A gente faz curadoria em língua portuguesa. Brasil, Portugal e os países africanos de língua oficial portuguesa. Acho que o sonho agora é continuar essa expansão internacional para outros continentes, mas se eu fosse olhar para o próximo, seria a África.
![The Mönic [reprodução]](https://musicnonstop.uol.com.br/wp-content/uploads/2025/08/The-Monic-reproducao-150x150.jpg)
Você gostaria que o Coala fosse lembrado de que forma pelas próximas gerações?

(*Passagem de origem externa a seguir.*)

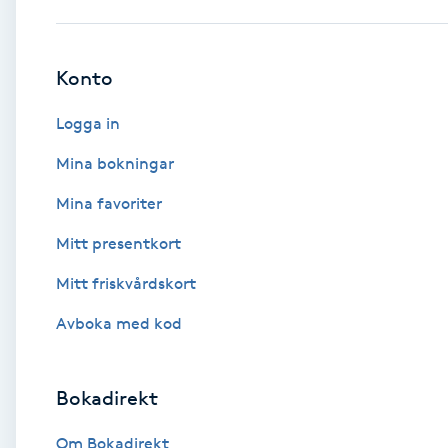
Babylights
Konto
Balayage
Logga in
Bambumassage
Mina bokningar
Mina favoriter
Barber
Mitt presentkort
Barnklippning
Mitt friskvårdskort
BIAB
Avboka med kod
Blowout
Bokadirekt
Bottenfärg
Om Bokadirekt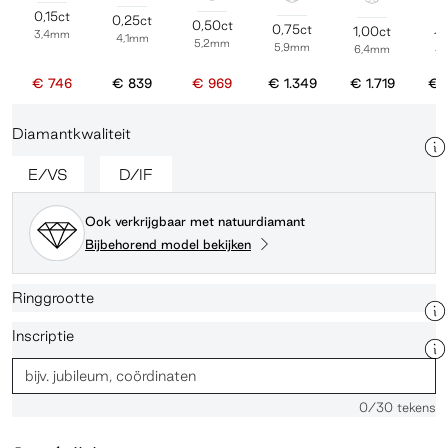
0,15ct
0,25ct
0,50ct
0,75ct
1,00ct
3,4mm
1,
4,1mm
5,2mm
5,9mm
6,4mm
7
€ 746
€ 839
€ 969
€ 1.349
€ 1.719
€ 
Diamantkwaliteit
E/VS
D/IF
Ook verkrijgbaar met natuurdiamant
Bijbehorend model bekijken
Ringgrootte
Inscriptie
0
/30 tekens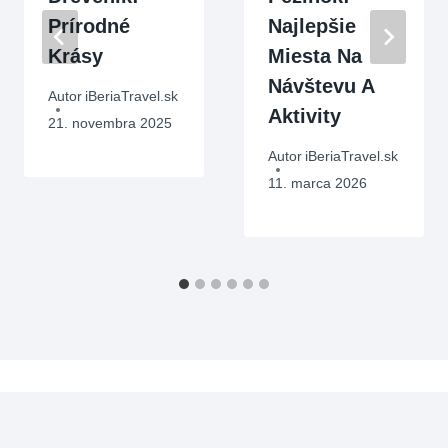
Prírodné
Najlepšie
Krásy
Miesta Na
Návštevu A
Autor
iBeriaTravel.sk
Aktivity
21. novembra 2025
Autor
iBeriaTravel.sk
11. marca 2026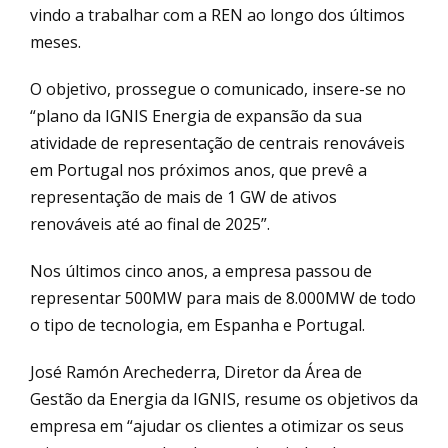
vindo a trabalhar com a REN ao longo dos últimos
meses.
O objetivo, prossegue o comunicado, insere-se no
“plano da IGNIS Energia de expansão da sua
atividade de representação de centrais renováveis
em Portugal nos próximos anos, que prevê a
representação de mais de 1 GW de ativos
renováveis até ao final de 2025”.
Nos últimos cinco anos, a empresa passou de
representar 500MW para mais de 8.000MW de todo
o tipo de tecnologia, em Espanha e Portugal.
José Ramón Arechederra, Diretor da Área de
Gestão da Energia da IGNIS, resume os objetivos da
empresa em “ajudar os clientes a otimizar os seus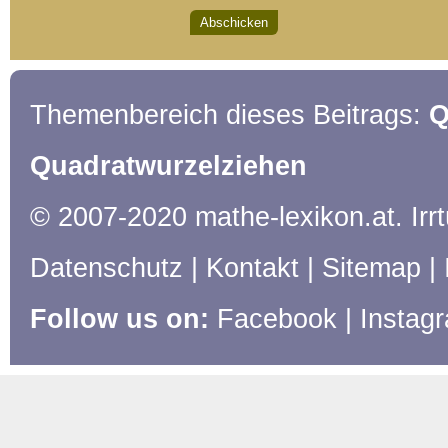
Themenbereich dieses Beitrags:
Q
Quadratwurzelziehen
© 2007-2020 mathe-lexikon.at. Ir
Datenschutz
|
Kontakt
|
Sitemap
|
Follow us on:
Facebook
|
Instag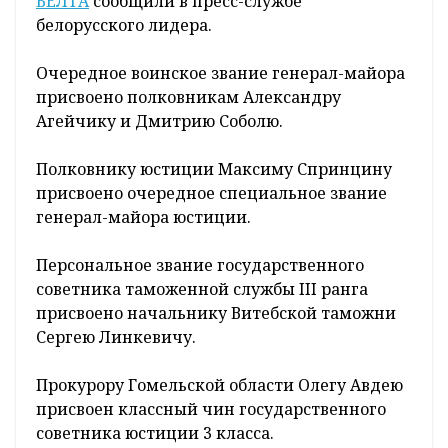
БЕЛТА
сообщили в пресс-службе
белорусского лидера.
Очередное воинское звание генерал-майора
присвоено полковникам Александру
Агейчику и Дмитрию Соболю.
Полковнику юстиции Максиму Спринцину
присвоено очередное специальное звание
генерал-майора юстиции.
Персональное звание государственного
советника таможенной службы III ранга
присвоено начальнику Витебской таможни
Сергею Линкевичу.
Прокурору Гомельской области Олегу Авдею
присвоен классный чин государственного
советника юстиции 3 класса.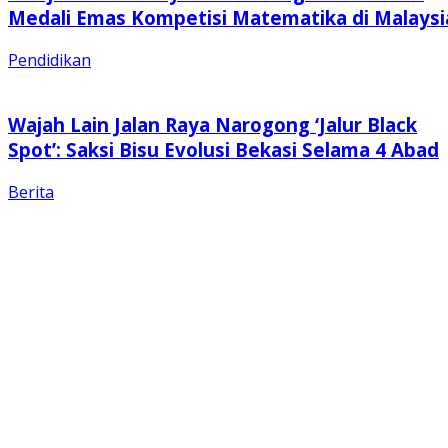
Medali Emas Kompetisi Matematika di Malaysi
Pendidikan
Wajah Lain Jalan Raya Narogong ‘Jalur Black
Spot’: Saksi Bisu Evolusi Bekasi Selama 4 Abad
Berita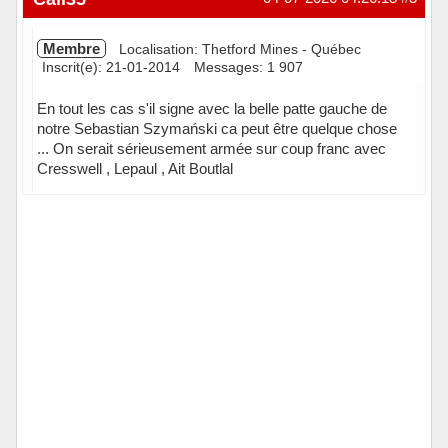
Membre
Localisation: Thetford Mines - Québec
Inscrit(e): 21-01-2014
Messages: 1 907
En tout les cas s'il signe avec la belle patte gauche de
notre Sebastian Szymański ca peut être quelque chose
... On serait sérieusement armée sur coup franc avec
Cresswell , Lepaul , Ait Boutlal
Hors ligne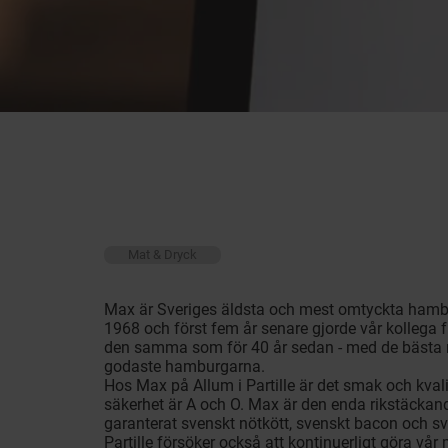
Mat & Dryck
Max är Sveriges äldsta och mest omtyckta hamb
1968 och först fem år senare gjorde vår kollega 
den samma som för 40 år sedan - med de bästa r
godaste hamburgarna.
Hos Max på Allum i Partille är det smak och kvali
säkerhet är A och O. Max är den enda rikstäck
garanterat svenskt nötkött, svenskt bacon och s
Partille försöker också att kontinuerligt göra vå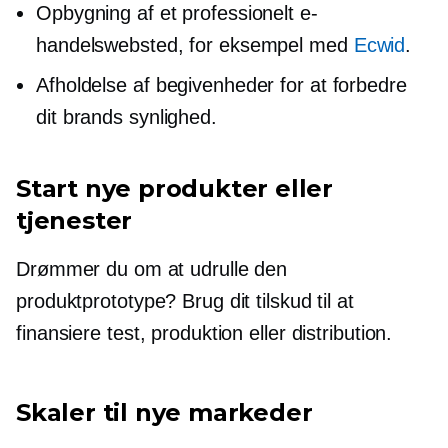
Opbygning af et professionelt e-
handelswebsted, for eksempel med
Ecwid
.
Afholdelse af begivenheder for at forbedre
dit brands synlighed.
Start nye produkter eller
tjenester
Drømmer du om at udrulle den
produktprototype? Brug dit tilskud til at
finansiere test, produktion eller distribution.
Skaler til nye markeder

Gostaria de estar incluído entre projetos que estavam no front da nova música brasileira, fazendo a coisa acontecer. Assim como tiveram gravadoras, pessoas e casas de show que tiveram esse papel, todo mundo sabe quais são. Uma contribuição além do valor comercial. A gente tá fazendo há 11 anos já, e não nos vejo parando. No Brasil, vários festivais estão deixando de existir, não é fácil. Mas ainda tem muito trabalho pra ser feito.
E o que moveu as escolhas no recorte curatorial desse ano?
Esse é um line-up que já aponta para o futuro. Nos últimos anos a gente fez Gal, Bethânia, Gil, Novos Baianos, Milton… Isso vai acabar porque os artistas estão se aposentando. Então, esse ano a gente conseguiu equilibrar mais.
Acho que os festivais vão ter que se adaptar e pensar em coisas contemporâneas, e não ficar contando só com os grandes medalhões. Tem uma predominância midstream neste ano, que não foca em um estilo único. O Coala não tem restrição de gênero. Mesmo que pareça que nem tudo dialogue entre si, na amarração do todo, tem nexo.